Earlier in the movie, you can spot a pregnancy test in Lois Lane's drawer. When this scene begins, Lois carries a bassinet into the Kents' farmhouse. Between those two clues, the conclusion is obvious: Lois Lane is pregnant, and a super-baby is on the way. Well, kind of super. As Snyder has explained, his original plan was for Lois and Clark's baby to be powerless, although he'd later take after his uncle Bruce's example and strap on a cowl to become Gotham's new Batman.

"We live in a society... where honor is a distant memory. Isn't that right, Batman?"

The Snyder Cut's most memorable line isn't actually in the movie. It only appears in one of the trailers.

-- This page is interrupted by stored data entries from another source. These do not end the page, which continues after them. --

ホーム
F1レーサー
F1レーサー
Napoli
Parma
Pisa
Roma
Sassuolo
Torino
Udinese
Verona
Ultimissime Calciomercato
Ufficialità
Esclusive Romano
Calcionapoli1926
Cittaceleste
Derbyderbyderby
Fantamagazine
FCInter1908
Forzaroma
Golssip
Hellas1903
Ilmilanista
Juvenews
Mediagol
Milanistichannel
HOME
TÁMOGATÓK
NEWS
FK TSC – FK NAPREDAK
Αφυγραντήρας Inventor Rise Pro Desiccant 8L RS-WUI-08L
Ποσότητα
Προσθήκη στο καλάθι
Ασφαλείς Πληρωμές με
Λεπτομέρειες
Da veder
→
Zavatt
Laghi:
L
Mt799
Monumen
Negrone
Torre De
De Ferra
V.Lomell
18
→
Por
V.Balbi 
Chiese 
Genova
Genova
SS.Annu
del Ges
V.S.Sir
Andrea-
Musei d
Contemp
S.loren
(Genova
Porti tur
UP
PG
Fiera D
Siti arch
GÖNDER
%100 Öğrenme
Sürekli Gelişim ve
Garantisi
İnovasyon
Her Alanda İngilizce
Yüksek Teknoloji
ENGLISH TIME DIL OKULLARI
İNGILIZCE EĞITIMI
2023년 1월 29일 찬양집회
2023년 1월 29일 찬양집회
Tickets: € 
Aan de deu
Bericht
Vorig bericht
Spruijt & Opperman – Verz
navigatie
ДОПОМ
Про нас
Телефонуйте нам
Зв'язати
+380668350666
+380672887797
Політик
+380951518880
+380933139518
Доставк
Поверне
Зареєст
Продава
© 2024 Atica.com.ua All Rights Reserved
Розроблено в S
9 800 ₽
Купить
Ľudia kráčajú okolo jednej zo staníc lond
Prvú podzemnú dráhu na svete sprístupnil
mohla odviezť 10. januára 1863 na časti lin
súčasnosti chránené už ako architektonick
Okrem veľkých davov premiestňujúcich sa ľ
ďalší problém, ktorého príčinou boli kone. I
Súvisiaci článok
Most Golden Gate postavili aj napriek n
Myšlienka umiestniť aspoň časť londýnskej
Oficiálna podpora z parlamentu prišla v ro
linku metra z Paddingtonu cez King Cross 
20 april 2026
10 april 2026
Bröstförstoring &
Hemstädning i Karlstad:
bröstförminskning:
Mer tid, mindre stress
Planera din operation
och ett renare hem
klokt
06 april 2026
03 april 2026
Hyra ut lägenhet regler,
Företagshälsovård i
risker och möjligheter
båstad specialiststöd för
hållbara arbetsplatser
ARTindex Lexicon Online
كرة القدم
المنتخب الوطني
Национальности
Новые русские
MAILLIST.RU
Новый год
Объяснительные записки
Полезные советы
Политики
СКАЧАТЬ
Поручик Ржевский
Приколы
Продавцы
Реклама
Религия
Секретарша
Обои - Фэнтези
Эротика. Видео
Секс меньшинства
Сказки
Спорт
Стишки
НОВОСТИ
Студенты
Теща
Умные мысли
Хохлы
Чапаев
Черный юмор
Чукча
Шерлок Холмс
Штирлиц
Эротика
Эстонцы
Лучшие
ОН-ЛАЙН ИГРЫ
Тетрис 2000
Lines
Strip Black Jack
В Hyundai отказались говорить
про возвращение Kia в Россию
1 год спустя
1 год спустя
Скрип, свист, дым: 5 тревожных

In mid-February 2020, when the final full trailer for Zack Snyder's Justice League came out, fans went absolutely wild for the final moments, which saw Jared Leto's Joker unironically begin saying, "We live in a society..."

If you're not perpetually online, you may not have known what all the fuss was about. For the rest of us, though, it was a moment to remember. While that phrase originated as a line on the classic sitcom Seinfeld, it became associated with the Joker thanks to memes surrounding 2019's Joker, starring Joaquin Phoenix. As time has gone on, it's become even more popular. Given that the Snyder Cut is basically a four-hour piece of fan service anyway, people went rabid when it looked like it was going to make its way into the movie.

While the line didn't make the final cut, Zack Snyder still talked to the press about it, and he says the meme-ification of the Snyder Cut was all Jared Leto's fault. "We went back and forth with it," Snyder says, "and I'll give Jared credit for that little ad-lib there." So, Leto... thanks?